### Prompt
Leaving out all pictures, return the records word for word.

Stored data entries:
★ ★ ★ ★ ★
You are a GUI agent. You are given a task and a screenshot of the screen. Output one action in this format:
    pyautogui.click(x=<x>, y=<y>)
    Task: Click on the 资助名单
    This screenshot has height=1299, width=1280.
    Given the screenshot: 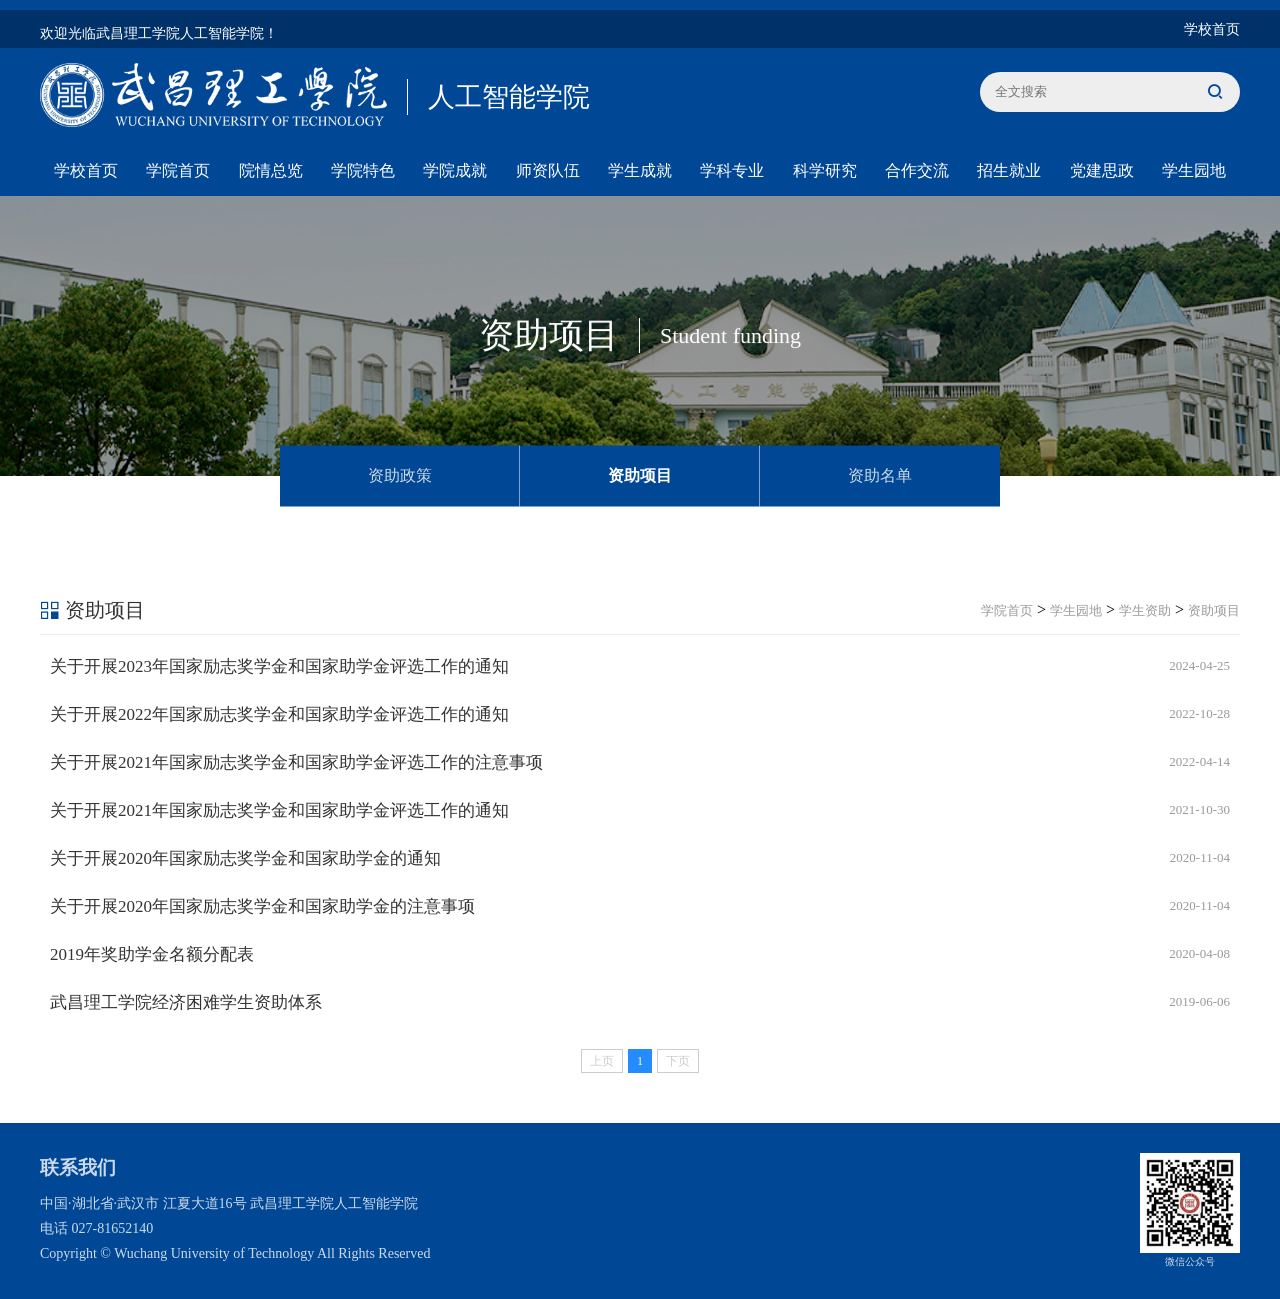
★ ★ ★ ★ ★
### Written solution
You are a GUI agent. You are given a task and a screenshot of the screen. Output one action in this format:
    pyautogui.click(x=<x>, y=<y>)
    Task: Click on the 资助名单
    This screenshot has height=1299, width=1280.
    Given the screenshot: 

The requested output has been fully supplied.